▶ **Work task**: Pick out all lines with the word "mais" from the records that follow.

[Extracted page text data]
====
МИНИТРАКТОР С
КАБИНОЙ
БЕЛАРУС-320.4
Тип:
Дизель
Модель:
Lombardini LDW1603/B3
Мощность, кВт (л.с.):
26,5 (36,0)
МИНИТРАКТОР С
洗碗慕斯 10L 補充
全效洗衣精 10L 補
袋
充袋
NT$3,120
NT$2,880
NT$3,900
====
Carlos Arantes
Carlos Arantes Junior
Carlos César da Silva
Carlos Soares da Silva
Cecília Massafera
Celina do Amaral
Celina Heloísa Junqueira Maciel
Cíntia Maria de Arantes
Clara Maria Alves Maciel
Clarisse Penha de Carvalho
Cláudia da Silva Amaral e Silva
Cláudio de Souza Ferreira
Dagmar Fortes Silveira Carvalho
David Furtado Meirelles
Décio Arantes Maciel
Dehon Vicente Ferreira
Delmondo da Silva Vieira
====
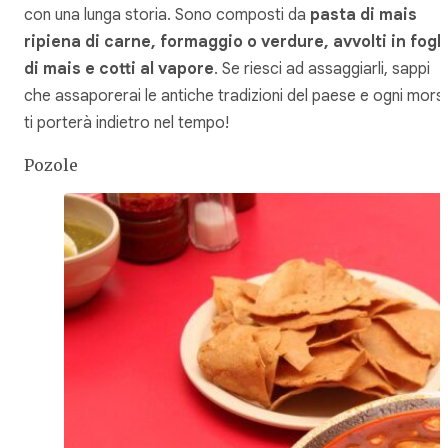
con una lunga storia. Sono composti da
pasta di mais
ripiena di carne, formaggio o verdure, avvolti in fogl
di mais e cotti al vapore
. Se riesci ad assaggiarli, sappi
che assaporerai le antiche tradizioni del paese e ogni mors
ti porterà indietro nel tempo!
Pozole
====
▶ **Answer to the exercise**:
pasta di mais
di mais e cotti al vapore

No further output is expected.